[Stored data entries]
____
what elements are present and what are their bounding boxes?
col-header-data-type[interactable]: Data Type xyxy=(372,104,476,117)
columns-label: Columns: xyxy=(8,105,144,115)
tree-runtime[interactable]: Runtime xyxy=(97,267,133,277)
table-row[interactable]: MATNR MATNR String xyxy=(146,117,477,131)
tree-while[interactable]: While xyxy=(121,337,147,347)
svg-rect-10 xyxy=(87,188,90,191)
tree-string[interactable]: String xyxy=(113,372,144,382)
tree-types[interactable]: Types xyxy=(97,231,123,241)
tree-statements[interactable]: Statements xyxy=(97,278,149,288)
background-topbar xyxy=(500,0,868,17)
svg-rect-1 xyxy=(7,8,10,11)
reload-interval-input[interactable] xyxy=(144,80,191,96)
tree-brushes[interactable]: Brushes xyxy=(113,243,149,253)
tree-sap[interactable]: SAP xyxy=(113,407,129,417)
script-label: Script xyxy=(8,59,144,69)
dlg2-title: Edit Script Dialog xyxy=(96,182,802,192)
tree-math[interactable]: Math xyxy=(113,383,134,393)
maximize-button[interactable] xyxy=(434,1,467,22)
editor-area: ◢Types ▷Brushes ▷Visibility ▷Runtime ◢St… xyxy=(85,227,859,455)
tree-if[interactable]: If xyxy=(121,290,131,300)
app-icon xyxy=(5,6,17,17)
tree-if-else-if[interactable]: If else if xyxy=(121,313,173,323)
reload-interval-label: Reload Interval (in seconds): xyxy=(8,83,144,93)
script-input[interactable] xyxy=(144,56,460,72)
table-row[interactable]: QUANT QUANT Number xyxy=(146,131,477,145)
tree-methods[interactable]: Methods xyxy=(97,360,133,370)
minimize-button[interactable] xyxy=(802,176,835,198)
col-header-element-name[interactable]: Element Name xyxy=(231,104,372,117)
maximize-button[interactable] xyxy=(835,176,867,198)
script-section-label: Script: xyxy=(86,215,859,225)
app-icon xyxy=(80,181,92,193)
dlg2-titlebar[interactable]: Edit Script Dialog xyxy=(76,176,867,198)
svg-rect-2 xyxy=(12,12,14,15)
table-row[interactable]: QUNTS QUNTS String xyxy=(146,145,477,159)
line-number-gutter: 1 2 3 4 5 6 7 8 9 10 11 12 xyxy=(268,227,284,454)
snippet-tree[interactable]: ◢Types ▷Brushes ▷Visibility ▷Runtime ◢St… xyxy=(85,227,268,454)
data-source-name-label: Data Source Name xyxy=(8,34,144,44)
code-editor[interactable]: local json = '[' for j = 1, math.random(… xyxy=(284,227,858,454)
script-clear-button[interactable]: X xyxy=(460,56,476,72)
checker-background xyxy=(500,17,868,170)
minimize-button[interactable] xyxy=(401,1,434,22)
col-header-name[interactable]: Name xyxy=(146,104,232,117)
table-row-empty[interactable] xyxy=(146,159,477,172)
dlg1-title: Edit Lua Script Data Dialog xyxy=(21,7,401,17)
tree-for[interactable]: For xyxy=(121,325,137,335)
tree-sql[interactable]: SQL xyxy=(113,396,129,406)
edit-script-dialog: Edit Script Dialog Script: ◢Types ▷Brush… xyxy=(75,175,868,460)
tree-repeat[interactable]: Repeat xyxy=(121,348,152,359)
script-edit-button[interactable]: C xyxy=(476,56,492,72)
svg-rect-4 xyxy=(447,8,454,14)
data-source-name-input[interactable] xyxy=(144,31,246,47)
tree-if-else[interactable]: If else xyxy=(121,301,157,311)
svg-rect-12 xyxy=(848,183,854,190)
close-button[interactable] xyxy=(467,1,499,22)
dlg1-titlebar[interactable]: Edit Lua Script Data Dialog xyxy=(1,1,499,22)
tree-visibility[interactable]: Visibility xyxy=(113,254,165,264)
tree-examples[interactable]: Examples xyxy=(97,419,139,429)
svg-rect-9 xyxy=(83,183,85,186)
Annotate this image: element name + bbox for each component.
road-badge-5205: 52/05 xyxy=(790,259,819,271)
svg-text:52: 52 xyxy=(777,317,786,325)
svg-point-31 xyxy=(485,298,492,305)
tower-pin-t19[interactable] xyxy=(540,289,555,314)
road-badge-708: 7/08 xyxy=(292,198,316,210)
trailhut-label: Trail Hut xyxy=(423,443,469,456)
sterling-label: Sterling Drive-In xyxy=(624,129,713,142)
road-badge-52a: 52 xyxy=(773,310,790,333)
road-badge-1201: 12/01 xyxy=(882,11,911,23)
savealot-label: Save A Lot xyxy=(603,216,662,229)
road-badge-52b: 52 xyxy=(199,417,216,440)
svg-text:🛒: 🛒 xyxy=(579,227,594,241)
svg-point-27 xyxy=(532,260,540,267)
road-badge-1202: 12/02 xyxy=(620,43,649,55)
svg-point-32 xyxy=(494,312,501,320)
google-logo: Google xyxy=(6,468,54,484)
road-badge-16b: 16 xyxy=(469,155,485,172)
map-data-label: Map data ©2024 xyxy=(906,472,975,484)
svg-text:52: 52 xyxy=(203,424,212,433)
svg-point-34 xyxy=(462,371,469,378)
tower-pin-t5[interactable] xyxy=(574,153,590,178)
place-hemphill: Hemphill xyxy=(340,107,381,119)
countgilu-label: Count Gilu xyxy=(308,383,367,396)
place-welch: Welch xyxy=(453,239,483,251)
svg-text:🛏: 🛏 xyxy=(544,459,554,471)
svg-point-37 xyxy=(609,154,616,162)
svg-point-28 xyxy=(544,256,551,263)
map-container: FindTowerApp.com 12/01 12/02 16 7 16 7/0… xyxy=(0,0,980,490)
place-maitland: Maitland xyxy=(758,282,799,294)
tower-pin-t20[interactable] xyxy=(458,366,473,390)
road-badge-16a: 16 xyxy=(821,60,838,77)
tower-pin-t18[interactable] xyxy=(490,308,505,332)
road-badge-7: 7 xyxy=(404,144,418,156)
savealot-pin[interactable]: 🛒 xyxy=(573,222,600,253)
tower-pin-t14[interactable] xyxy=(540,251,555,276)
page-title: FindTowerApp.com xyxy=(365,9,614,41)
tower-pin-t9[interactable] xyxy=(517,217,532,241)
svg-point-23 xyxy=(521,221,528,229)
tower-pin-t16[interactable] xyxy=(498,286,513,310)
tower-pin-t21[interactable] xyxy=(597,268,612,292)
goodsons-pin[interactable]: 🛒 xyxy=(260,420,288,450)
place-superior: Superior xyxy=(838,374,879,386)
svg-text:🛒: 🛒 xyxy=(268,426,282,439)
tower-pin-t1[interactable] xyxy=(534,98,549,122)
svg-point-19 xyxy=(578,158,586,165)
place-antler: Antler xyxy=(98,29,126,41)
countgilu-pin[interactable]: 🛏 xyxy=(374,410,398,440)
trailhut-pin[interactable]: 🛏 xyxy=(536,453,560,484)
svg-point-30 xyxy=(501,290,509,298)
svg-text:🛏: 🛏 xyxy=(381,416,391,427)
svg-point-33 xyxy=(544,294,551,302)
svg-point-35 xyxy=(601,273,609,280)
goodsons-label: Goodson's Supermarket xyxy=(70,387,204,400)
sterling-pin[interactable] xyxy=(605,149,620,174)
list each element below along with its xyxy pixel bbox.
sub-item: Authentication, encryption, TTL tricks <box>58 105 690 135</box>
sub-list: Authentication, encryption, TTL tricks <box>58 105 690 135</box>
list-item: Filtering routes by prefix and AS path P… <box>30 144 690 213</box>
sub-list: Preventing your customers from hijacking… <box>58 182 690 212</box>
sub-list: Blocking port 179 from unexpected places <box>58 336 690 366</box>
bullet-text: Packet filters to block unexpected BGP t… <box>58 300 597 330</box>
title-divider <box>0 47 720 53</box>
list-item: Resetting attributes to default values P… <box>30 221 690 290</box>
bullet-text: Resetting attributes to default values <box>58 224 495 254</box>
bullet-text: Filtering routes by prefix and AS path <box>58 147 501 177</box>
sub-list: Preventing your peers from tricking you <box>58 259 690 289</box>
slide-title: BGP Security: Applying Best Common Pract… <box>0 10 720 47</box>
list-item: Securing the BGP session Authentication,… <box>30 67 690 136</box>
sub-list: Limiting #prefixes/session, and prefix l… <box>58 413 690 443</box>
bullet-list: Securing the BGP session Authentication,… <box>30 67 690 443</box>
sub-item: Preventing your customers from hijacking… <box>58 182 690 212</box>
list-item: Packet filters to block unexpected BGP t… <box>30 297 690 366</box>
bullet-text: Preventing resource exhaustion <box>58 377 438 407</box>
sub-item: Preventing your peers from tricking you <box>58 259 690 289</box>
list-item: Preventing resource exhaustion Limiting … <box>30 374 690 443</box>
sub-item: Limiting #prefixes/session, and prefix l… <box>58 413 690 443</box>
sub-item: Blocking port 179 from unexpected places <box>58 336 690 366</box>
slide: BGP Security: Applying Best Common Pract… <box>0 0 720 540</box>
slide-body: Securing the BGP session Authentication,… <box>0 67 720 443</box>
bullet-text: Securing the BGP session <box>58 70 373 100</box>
____
• _PROBLEM_: Among the lines above, which contain the word "Blocking"? Copy every one.

• _EXERCISE RESULT_:
sub-list: Blocking port 179 from unexpected places <box>58 336 690 366</box>
sub-item: Blocking port 179 from unexpected places <box>58 336 690 366</box>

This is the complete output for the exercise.